**The problem**
When a line of the records contains "Options", copy it.

**Extracted page text data**
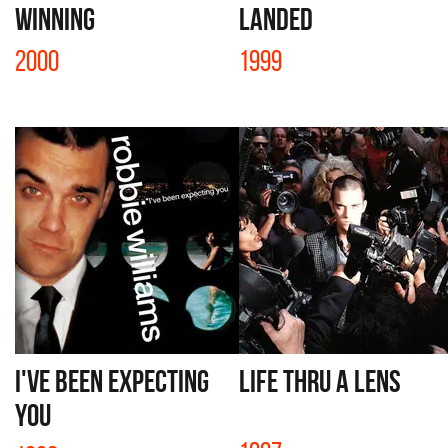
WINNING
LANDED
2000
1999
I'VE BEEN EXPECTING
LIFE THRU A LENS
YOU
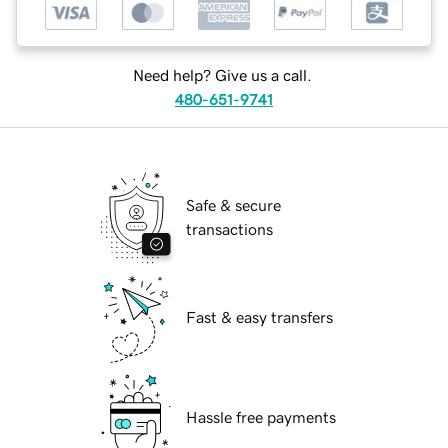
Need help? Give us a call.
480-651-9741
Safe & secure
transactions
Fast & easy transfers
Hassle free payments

--

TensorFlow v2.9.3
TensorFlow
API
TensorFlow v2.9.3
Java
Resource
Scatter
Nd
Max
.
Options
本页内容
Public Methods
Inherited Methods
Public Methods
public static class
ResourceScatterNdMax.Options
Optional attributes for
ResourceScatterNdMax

**Result**
Options
ResourceScatterNdMax.Options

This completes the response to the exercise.